— Description of the task —
The lines from the top of the records below through the one containing "Especificações técnicas do" are to be transcribed exactly, and nothing else is to be added.

◇ ◇ ◇ ◇

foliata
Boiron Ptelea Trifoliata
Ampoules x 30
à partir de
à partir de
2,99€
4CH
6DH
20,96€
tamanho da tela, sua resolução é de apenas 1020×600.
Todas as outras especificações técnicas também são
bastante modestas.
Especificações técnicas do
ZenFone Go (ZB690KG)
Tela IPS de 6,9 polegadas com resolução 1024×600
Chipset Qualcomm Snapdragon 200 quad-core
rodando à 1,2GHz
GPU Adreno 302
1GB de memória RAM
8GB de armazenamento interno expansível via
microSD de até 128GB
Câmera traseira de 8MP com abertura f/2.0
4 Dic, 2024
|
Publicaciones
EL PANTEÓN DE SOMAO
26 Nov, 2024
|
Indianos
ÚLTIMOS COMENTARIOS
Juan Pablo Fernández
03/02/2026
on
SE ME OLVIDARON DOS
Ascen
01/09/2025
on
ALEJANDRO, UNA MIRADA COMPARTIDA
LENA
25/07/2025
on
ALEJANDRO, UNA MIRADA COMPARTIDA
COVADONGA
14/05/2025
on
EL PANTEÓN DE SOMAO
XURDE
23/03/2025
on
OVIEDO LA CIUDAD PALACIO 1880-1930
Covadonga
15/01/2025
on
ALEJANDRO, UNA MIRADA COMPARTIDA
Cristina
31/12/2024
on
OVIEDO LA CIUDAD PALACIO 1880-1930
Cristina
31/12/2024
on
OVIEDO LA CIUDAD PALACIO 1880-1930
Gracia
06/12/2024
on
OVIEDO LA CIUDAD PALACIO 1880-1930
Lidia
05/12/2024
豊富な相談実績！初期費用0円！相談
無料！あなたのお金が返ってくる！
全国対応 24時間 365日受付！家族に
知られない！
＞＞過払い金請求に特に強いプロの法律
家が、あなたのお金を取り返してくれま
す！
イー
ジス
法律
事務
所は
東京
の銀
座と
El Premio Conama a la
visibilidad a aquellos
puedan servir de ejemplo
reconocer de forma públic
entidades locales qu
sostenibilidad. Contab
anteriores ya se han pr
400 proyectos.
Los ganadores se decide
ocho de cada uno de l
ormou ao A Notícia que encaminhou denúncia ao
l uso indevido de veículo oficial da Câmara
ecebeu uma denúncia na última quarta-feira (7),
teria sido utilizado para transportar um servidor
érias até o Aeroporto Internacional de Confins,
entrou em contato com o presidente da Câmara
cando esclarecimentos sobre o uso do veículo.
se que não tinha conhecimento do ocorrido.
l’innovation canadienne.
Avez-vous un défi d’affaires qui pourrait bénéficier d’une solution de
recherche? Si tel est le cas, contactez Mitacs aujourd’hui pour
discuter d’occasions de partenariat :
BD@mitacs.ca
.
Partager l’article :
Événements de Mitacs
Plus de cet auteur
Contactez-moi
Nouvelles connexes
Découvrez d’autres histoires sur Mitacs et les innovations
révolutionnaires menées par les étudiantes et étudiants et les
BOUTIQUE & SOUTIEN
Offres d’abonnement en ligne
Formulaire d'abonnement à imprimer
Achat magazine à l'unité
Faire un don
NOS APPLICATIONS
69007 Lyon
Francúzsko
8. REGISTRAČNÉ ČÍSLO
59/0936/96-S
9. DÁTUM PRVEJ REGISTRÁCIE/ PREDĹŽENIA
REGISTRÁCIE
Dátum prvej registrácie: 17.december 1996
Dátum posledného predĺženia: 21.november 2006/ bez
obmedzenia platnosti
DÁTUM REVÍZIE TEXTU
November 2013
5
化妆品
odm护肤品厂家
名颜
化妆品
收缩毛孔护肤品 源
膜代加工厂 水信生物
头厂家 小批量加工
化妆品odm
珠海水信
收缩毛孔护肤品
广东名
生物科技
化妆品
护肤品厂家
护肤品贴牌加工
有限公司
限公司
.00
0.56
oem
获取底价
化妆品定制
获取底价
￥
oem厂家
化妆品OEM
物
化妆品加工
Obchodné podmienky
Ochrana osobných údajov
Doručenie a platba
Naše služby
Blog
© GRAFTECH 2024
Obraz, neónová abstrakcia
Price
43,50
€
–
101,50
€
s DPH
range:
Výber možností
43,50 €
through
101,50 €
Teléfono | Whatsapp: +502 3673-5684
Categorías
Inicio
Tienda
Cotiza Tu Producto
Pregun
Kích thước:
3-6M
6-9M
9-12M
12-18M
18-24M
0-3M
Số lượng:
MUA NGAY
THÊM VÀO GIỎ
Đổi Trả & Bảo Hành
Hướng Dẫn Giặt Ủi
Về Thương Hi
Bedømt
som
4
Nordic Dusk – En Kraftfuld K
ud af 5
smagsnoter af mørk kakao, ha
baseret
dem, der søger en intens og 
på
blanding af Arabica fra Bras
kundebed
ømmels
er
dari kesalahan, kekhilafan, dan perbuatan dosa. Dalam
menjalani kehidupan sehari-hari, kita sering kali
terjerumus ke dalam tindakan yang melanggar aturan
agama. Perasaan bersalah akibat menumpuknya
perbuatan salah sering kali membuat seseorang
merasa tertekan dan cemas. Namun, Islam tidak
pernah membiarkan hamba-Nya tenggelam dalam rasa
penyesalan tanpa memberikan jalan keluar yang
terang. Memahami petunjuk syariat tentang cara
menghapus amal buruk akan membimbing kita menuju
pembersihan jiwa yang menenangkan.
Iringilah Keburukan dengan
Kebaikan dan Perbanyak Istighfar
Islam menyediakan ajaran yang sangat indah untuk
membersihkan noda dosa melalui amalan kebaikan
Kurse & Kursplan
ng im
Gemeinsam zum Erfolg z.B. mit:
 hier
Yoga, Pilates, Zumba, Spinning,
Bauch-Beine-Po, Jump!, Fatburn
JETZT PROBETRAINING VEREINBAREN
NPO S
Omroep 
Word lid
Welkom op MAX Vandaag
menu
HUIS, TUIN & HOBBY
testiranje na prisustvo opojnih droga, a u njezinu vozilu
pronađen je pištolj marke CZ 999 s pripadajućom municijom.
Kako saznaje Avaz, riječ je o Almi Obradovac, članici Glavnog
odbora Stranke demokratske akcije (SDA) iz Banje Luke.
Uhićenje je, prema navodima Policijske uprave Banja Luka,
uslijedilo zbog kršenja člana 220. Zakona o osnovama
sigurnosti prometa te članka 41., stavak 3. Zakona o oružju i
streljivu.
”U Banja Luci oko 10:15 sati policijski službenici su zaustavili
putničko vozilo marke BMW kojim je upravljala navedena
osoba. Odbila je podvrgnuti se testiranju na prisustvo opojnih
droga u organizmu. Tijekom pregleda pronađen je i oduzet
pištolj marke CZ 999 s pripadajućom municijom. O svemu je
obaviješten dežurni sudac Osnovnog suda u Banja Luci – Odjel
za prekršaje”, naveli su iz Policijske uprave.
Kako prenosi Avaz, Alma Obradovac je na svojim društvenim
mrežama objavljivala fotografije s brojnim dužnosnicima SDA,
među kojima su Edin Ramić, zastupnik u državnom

◇ ◇ ◇ ◇

— Solved problem —
foliata
Boiron Ptelea Trifoliata
Ampoules x 30
à partir de
à partir de
2,99€
4CH
6DH
20,96€
tamanho da tela, sua resolução é de apenas 1020×600.
Todas as outras especificações técnicas também são
bastante modestas.
Especificações técnicas do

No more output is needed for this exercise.